13 RAG: Retrieval Augmented Generation

📍 Chapter Overview

Time: ~90 minutes | Level: Intermediate | Prerequisites: Chapter 11

“RAG is how AI stops hallucinating and starts answering from your data.”

13.1 11.1 The Hallucination Problem

LLMs are trained on data up to a cutoff date. They don’t know about:

Your company’s private documents
Events after their training cutoff
Real-time pricing, inventory, or regulations
Proprietary knowledge bases

When asked about things they don’t know, LLMs do one of two things: say “I don’t know” (best case) or hallucinate — confidently invent false information.
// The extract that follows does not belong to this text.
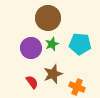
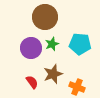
brown circle: moved 3 px left, 1 px up
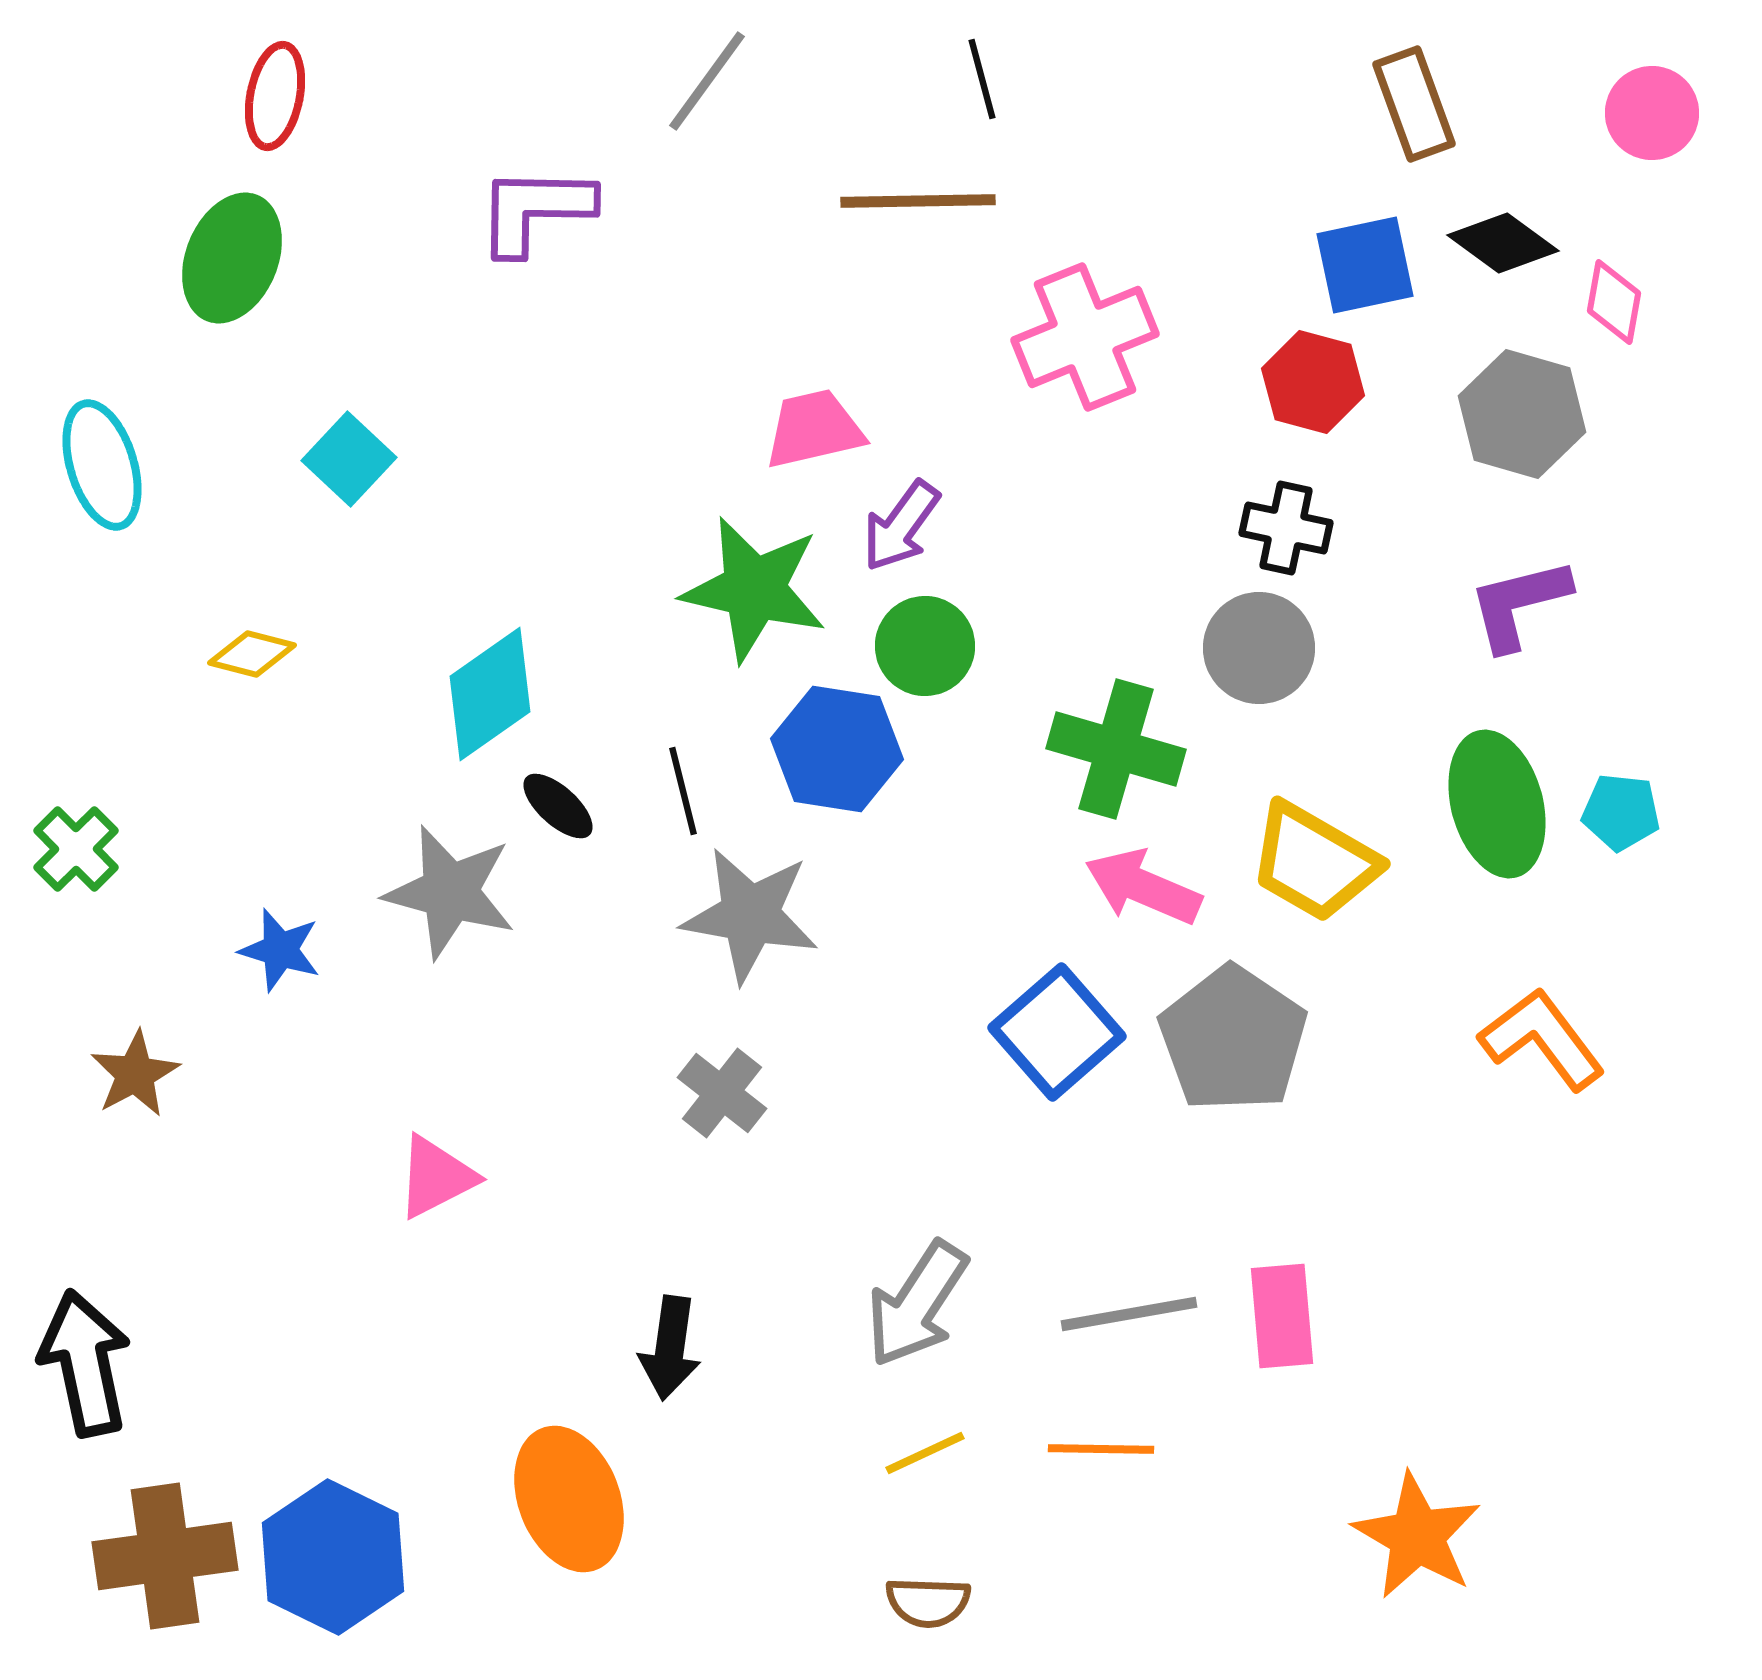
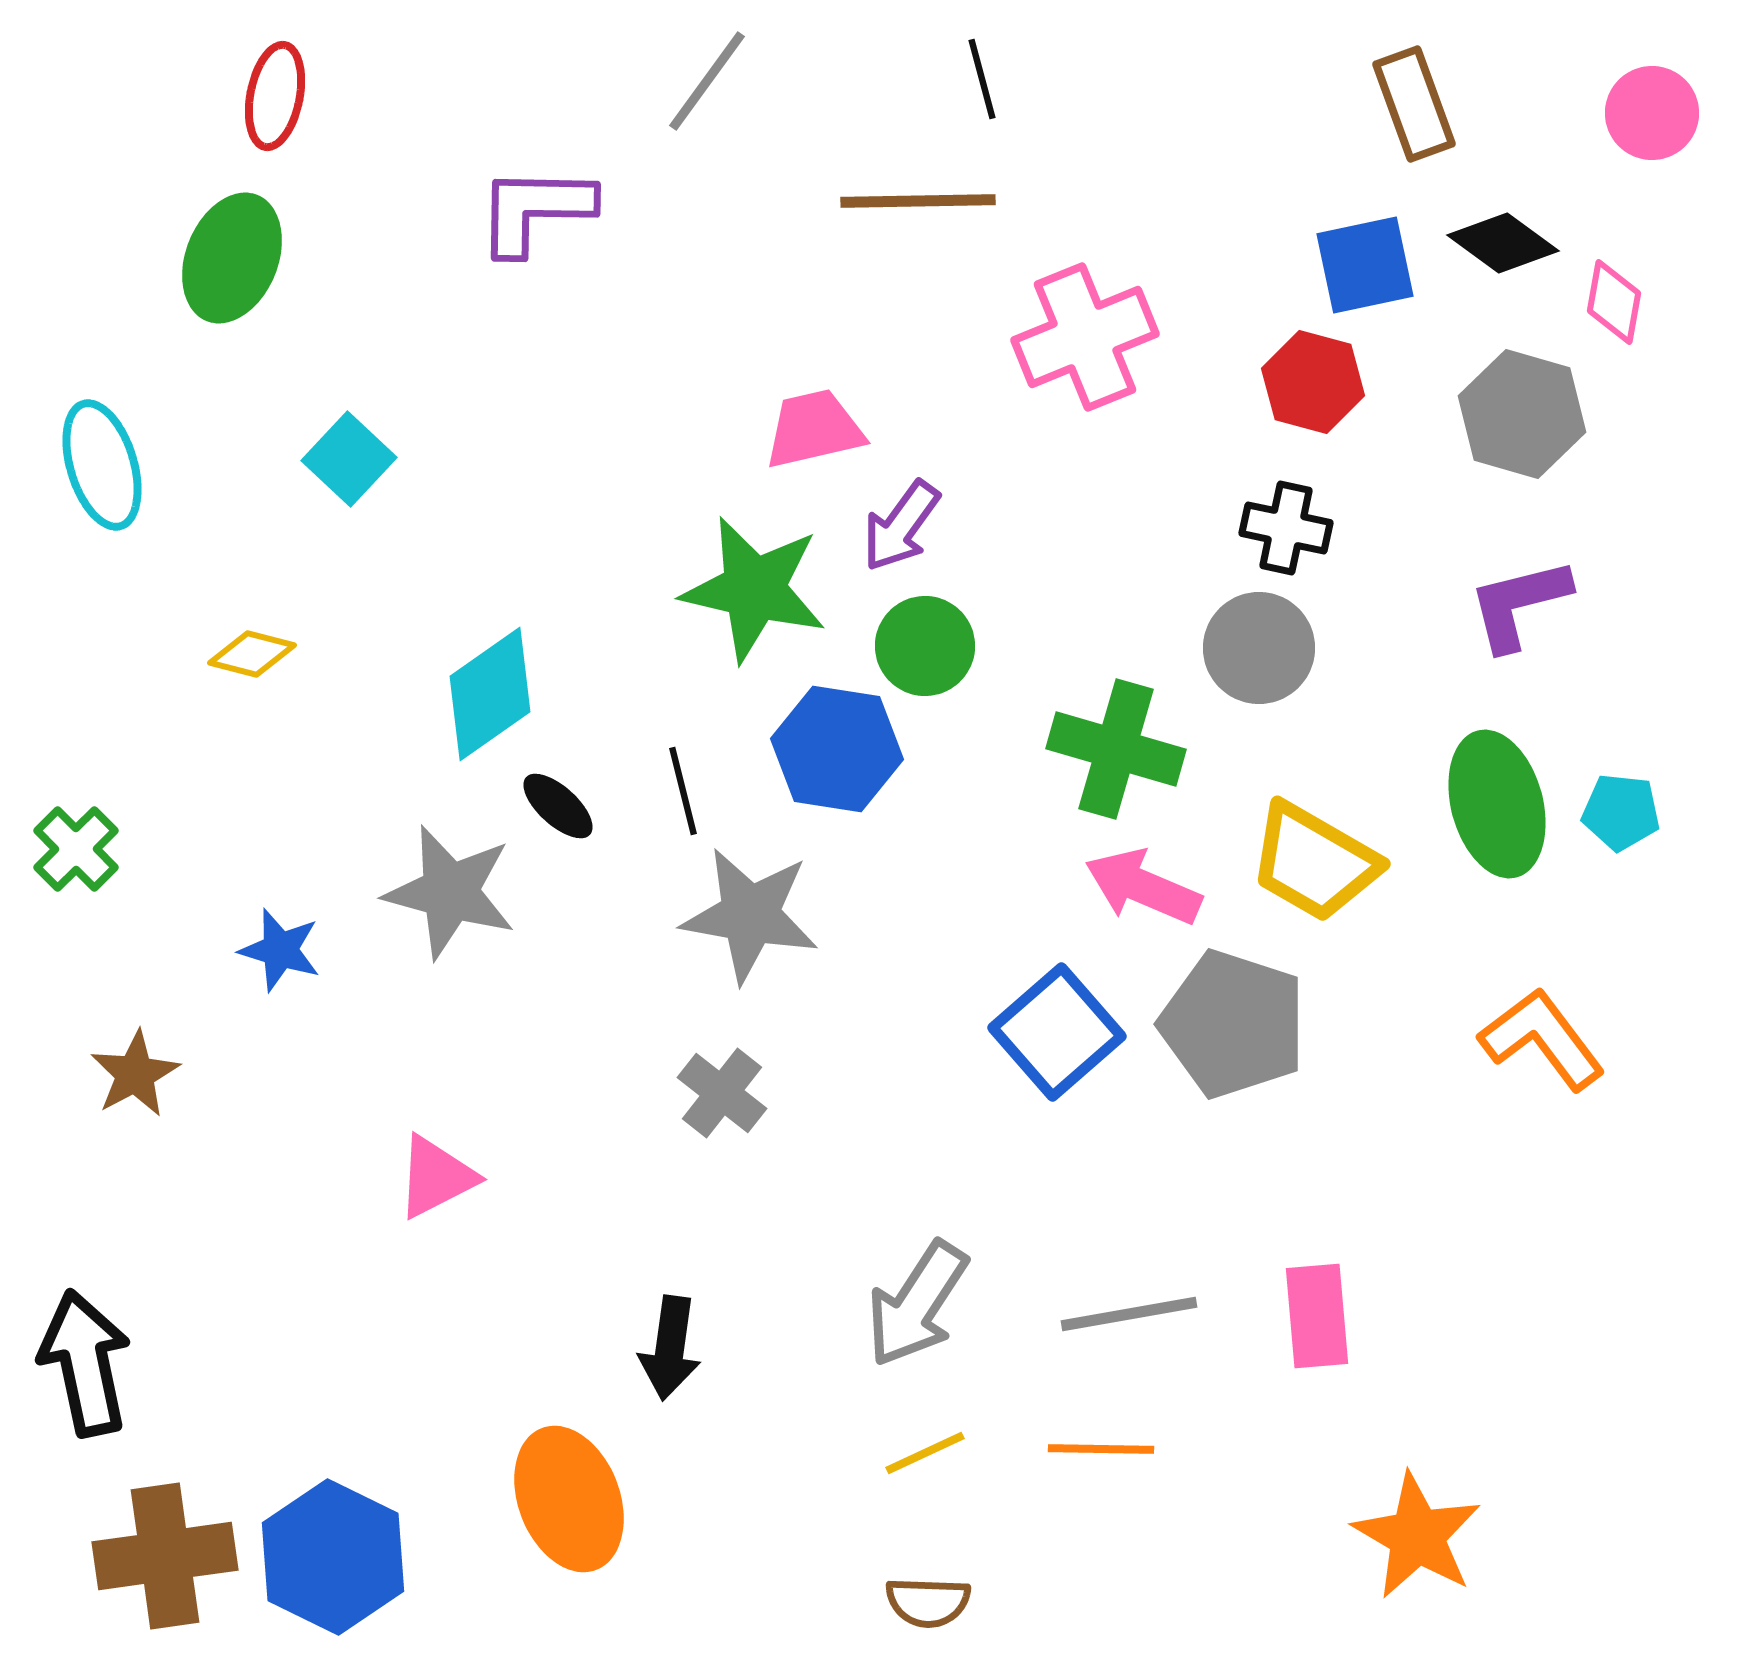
gray pentagon at (1233, 1039): moved 15 px up; rotated 16 degrees counterclockwise
pink rectangle at (1282, 1316): moved 35 px right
RAG solves this.

13.2 11.2 What is RAG?

Retrieval Augmented Generation is a technique that:

Retrieves relevant documents from a knowledge base
Augments the LLM prompt with that context
Generates a grounded, accurate answer

sequenceDiagram
    participant User
    participant RAG System
    participant Vector DB
    participant LLM

    User->>RAG System: "What is our refund policy?"
    RAG System->>Vector DB: Search for relevant docs
    Vector DB->>RAG System: Top 4 matching chunks
    RAG System->>LLM: "Based on these docs: [context]...<br/>Question: What is our refund policy?"
    LLM->>RAG System: Grounded answer with citations
    RAG System->>User: "Our refund policy states..."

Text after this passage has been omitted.